AIMS: The World Health Organization lymphoma classification recognizes two different Epstein-Barr virus (EBV)-positive T-cell lymphoproliferative disorders of childhood: systemic EBV-positive T-cell lymphoproliferative disease of childhood, and hydroa vacciniforme-like lymphoma, which is more prevalent in Asia and Latin America. The aim of this study was to characterize six cases of paediatric EBV-positive peripheral T-cell lymphoma with distinct features. METHODS AND RESULTS: All cases were male, with a median patient age of 9 years (range: 5-17 years). Most of them presented suddenly with fever, weight loss, hepatosplenomegaly, peripheral lymphadenopathy, and high lactate dehydrogenase (LDH) levels. Moreover, gut, lung or soft tissues of the abdominal wall were also affected in four cases. Partial to total replacement of the lymph node by pleomorphic infiltration of atypical neoplastic cells was found in all cases. Vasculitis and geographical areas of necrosis were seen in three and four cases, respectively. Neoplastic cells showed expression of EBV-encoded RNA, T-cell markers (CD2 and CD3), and cytotoxic markers (TIA1, granzyme-B, and perforin). CD56 and T-cell receptor -γ were expressed in one case each. TCR-BF1, CD4, CD8 and anaplastic lymphoma kinase were negative. In all cases, the disease progressed rapidly, causing death of the patient, with a median survival of 7.1 months (range: 1-13 months). CONCLUSIONS: These cases probably represent a solid form of systemic EBV-positive T-cell lymphoproliferative disease of childhood, which requires identification and the development of appropriate therapy.

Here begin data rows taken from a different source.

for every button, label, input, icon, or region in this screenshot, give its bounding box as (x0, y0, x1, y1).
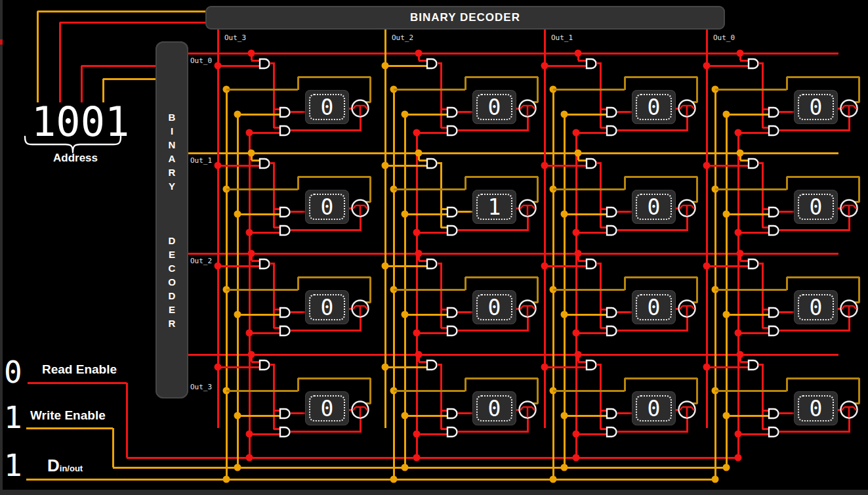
transistor-icon[interactable] (350, 98, 370, 118)
memory-cell-display[interactable]: 0 (305, 190, 349, 224)
write-and-gate[interactable] (279, 206, 292, 218)
write-enable-wire (26, 427, 113, 429)
junction-dot (234, 464, 241, 471)
write-and-gate[interactable] (446, 307, 459, 318)
write-and-gate[interactable] (446, 206, 459, 218)
cell-write-wire (726, 114, 769, 116)
read-and-gate[interactable] (606, 225, 619, 236)
transistor-icon[interactable] (518, 400, 537, 420)
memory-cell-display[interactable]: 0 (305, 391, 349, 425)
memory-cell-display[interactable]: 0 (305, 90, 349, 124)
write-and-gate[interactable] (768, 106, 781, 118)
transistor-icon[interactable] (350, 400, 370, 420)
transistor-icon[interactable] (677, 299, 697, 318)
cell-write-wire (617, 412, 633, 414)
transistor-icon[interactable] (839, 299, 859, 318)
read-and-gate[interactable] (446, 225, 459, 236)
cell-select-wire (385, 65, 427, 67)
cell-write-wire (405, 415, 447, 417)
memory-cell-display[interactable]: 0 (632, 90, 676, 124)
write-enable-input-value[interactable]: 1 (4, 404, 22, 431)
cell-select-wire (273, 263, 275, 328)
cell-write-wire (238, 314, 280, 316)
address-bit-wire (103, 78, 155, 80)
read-and-gate[interactable] (768, 125, 781, 137)
write-and-gate[interactable] (446, 408, 459, 420)
cell-loop-wire (465, 377, 538, 379)
row-label-Out_1: Out_1 (190, 156, 212, 165)
cell-write-wire (779, 111, 795, 113)
memory-cell-value: 0 (309, 294, 345, 320)
junction-dot (413, 454, 421, 462)
transistor-icon[interactable] (677, 98, 697, 118)
read-and-gate[interactable] (606, 325, 619, 337)
read-and-gate[interactable] (279, 225, 292, 236)
memory-cell-display[interactable]: 0 (632, 391, 676, 425)
read-and-gate[interactable] (768, 426, 781, 438)
memory-cell-display[interactable]: 0 (472, 290, 516, 324)
memory-cell-display[interactable]: 0 (794, 391, 838, 425)
read-and-gate[interactable] (446, 125, 459, 137)
read-and-gate[interactable] (768, 225, 781, 236)
write-and-gate[interactable] (768, 206, 781, 218)
data-input-value[interactable]: 1 (4, 452, 22, 479)
cell-loop-wire (465, 177, 466, 190)
read-and-gate[interactable] (606, 125, 619, 137)
write-and-gate[interactable] (279, 408, 292, 420)
write-and-gate[interactable] (279, 307, 292, 318)
memory-cell-display[interactable]: 0 (794, 90, 838, 124)
transistor-icon[interactable] (518, 299, 537, 318)
memory-cell-display[interactable]: 0 (472, 90, 516, 124)
edge-red-tick (0, 39, 3, 45)
read-enable-input-value[interactable]: 0 (4, 359, 22, 385)
transistor-icon[interactable] (518, 98, 537, 118)
read-and-gate[interactable] (446, 426, 459, 438)
cell-loop-wire (394, 289, 465, 291)
left-binary-decoder[interactable]: BINARYDECODER (155, 41, 188, 398)
read-and-gate[interactable] (768, 325, 781, 337)
cell-read-wire (617, 330, 688, 332)
read-and-gate[interactable] (279, 325, 292, 337)
transistor-icon[interactable] (839, 400, 859, 420)
top-binary-decoder[interactable]: BINARY DECODER (205, 6, 725, 30)
cell-write-wire (458, 311, 474, 313)
memory-cell-display[interactable]: 0 (305, 290, 349, 324)
transistor-icon[interactable] (350, 299, 370, 318)
cell-read-wire (686, 217, 688, 230)
data-column-wire (393, 89, 395, 479)
cell-loop-wire (624, 378, 626, 391)
transistor-icon[interactable] (350, 198, 370, 218)
write-and-gate[interactable] (606, 106, 619, 118)
read-and-gate[interactable] (606, 426, 619, 438)
column-label-Out_3: Out_3 (224, 33, 246, 42)
cell-read-wire (738, 132, 769, 134)
memory-cell-display[interactable]: 0 (472, 391, 516, 425)
memory-cell-display[interactable]: 0 (632, 190, 676, 224)
write-and-gate[interactable] (768, 408, 781, 420)
read-and-gate[interactable] (279, 125, 292, 137)
cell-select-wire (385, 366, 427, 368)
memory-cell-display[interactable]: 0 (794, 190, 838, 224)
transistor-icon[interactable] (518, 198, 537, 218)
transistor-icon[interactable] (677, 400, 697, 420)
transistor-icon[interactable] (677, 198, 697, 218)
write-and-gate[interactable] (279, 106, 292, 118)
write-and-gate[interactable] (768, 307, 781, 318)
address-bit-wire (60, 22, 205, 24)
cell-loop-wire (624, 77, 626, 90)
cell-write-wire (405, 114, 447, 116)
write-and-gate[interactable] (446, 106, 459, 118)
memory-cell-display[interactable]: 1 (472, 190, 516, 224)
write-and-gate[interactable] (606, 307, 619, 318)
write-and-gate[interactable] (606, 408, 619, 420)
transistor-icon[interactable] (839, 98, 859, 118)
row-label-Out_2: Out_2 (190, 257, 212, 265)
read-and-gate[interactable] (446, 325, 459, 337)
column-label-Out_1: Out_1 (551, 33, 573, 42)
memory-cell-display[interactable]: 0 (794, 290, 838, 324)
left-decoder-letter: B (169, 110, 176, 124)
memory-cell-display[interactable]: 0 (632, 290, 676, 324)
transistor-icon[interactable] (839, 198, 859, 218)
read-and-gate[interactable] (279, 426, 292, 438)
write-and-gate[interactable] (606, 206, 619, 218)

Peripheral T cell lymphomas with follicular T helper phenotype: a new basket or a distinct entity? Revising Karl Lennert's personal archive.

AIMS: To revise 25 cases selected from Karl Lennert's personal archive (21) and Bologna and Frankfurt Registries (four) because of cytological similarities. METHODS AND RESULTS: All cases were provided with paraffin blocks and studied by immunohistochemistry and molecular techniques. While phenotyping was very informative, among molecular studies only EBER in situ-hybridization (ISH) was successful. Twenty-two cases were concluded as peripheral T cell lymphomas (PTCL). Of these, six were reclassified as angioimmunoblastic T cell lymphoma (AITL), 13 as PTCL, not otherwise specified (NOS), including four follicular variants and one tumour with T-zone pattern, and three as borderline tumours between AITL and PTCL/NOS. All these cases consisted homogeneously of small/medium-sized elements with mild nuclear atypia and an evident rim of clear/pale cytoplasm. On immunohistochemistry, they regularly expressed three to six follicular helper T cell (FTH)-associated markers. EBER-ISH revealed scattered EBV-infected B cells in all tumours except those with 'follicular' growth pattern. The content of follicular dendritic cells and high-endothelial venules varied significantly depending on the histotype. CONCLUSIONS: This study shows that: (i) historical material can be still employed usefully, and (ii) the FTH-phenotype corresponds to a broad spectrum of PTCLs that might form a new category to be validated in future molecular and clinicopathological analyses.